Go through the listing below and return each line that includes "John".
- Opening Delimiter -
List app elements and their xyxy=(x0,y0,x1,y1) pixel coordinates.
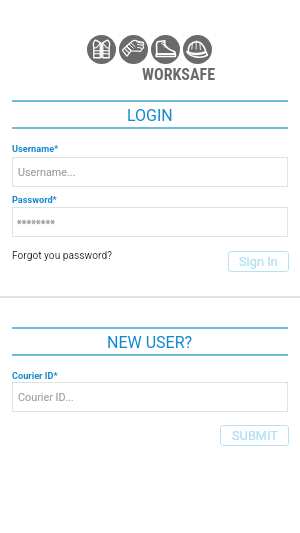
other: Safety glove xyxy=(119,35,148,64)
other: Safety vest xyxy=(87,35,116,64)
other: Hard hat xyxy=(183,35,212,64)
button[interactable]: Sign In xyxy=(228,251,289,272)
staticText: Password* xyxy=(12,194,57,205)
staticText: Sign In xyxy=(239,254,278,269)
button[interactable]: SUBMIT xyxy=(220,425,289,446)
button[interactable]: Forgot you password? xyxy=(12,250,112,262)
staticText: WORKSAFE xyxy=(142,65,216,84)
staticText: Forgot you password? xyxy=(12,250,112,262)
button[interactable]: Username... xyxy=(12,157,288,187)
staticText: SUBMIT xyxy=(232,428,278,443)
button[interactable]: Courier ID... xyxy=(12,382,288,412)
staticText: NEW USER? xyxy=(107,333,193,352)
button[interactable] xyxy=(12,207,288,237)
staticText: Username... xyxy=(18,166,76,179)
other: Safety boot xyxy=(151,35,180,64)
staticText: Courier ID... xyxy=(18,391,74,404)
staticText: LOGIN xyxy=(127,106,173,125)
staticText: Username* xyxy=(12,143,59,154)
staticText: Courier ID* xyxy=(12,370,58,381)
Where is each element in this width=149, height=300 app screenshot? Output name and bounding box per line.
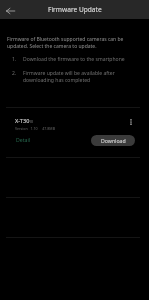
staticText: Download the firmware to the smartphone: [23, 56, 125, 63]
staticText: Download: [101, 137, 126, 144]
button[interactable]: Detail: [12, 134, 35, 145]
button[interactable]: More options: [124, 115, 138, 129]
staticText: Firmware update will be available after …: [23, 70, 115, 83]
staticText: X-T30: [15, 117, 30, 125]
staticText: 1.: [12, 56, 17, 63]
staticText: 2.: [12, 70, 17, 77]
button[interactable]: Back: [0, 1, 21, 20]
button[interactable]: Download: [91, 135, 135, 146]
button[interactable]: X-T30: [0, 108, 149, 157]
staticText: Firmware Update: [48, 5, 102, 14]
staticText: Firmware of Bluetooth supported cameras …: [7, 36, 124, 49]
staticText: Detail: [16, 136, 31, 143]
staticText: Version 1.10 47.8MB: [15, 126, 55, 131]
- Closing Delimiter -
- Opening Delimiter -
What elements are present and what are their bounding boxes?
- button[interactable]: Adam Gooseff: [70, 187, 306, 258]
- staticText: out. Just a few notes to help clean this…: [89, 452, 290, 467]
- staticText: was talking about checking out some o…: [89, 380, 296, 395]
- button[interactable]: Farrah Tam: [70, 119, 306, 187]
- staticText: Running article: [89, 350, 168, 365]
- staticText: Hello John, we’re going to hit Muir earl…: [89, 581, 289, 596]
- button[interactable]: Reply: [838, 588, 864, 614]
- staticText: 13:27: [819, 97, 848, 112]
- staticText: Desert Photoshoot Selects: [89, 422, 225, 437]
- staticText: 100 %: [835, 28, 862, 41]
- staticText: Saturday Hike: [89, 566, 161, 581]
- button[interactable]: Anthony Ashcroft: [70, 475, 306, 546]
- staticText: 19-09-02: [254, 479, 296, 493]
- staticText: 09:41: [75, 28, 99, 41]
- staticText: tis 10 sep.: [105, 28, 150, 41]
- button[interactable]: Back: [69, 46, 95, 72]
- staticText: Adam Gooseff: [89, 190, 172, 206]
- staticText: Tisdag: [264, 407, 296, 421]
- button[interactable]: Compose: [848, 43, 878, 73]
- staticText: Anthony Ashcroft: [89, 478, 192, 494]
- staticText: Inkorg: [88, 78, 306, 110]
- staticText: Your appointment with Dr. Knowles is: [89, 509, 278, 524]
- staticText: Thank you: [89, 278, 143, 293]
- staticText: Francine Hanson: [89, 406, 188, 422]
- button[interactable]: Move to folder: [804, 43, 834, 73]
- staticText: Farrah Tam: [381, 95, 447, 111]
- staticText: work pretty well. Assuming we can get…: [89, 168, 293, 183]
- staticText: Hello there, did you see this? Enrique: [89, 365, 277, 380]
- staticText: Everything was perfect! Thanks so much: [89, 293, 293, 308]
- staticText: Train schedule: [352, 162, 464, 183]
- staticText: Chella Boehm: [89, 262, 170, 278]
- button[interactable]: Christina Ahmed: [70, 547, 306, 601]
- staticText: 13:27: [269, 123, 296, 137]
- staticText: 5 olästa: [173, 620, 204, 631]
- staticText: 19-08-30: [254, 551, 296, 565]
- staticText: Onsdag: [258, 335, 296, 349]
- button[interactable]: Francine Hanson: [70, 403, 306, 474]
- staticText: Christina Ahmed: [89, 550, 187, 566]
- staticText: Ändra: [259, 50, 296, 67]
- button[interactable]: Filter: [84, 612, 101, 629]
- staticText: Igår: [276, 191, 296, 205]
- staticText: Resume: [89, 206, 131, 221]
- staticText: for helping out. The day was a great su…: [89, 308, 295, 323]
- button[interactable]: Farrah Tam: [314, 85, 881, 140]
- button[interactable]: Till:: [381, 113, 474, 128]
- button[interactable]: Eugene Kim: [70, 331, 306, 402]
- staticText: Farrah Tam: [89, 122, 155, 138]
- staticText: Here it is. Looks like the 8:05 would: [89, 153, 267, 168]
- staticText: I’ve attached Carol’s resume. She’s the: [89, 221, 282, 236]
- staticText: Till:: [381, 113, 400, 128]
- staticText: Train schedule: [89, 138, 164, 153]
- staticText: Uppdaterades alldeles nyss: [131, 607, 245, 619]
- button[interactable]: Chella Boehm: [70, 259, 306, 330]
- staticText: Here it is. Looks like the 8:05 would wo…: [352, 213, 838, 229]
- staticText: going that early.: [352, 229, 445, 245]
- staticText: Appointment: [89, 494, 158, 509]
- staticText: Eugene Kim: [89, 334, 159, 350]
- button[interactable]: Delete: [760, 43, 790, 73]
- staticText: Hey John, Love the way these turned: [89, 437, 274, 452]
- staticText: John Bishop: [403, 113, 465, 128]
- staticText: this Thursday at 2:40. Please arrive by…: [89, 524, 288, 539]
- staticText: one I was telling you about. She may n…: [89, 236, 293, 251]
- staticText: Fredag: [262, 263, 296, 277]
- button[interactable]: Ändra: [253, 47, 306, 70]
- Closing Delimiter -
*Response for this exercise:*
- staticText: Hello John, we’re going to hit Muir earl…: [89, 581, 289, 596]
- staticText: Hey John, Love the way these turned: [89, 437, 274, 452]
- staticText: John Bishop: [403, 113, 465, 128]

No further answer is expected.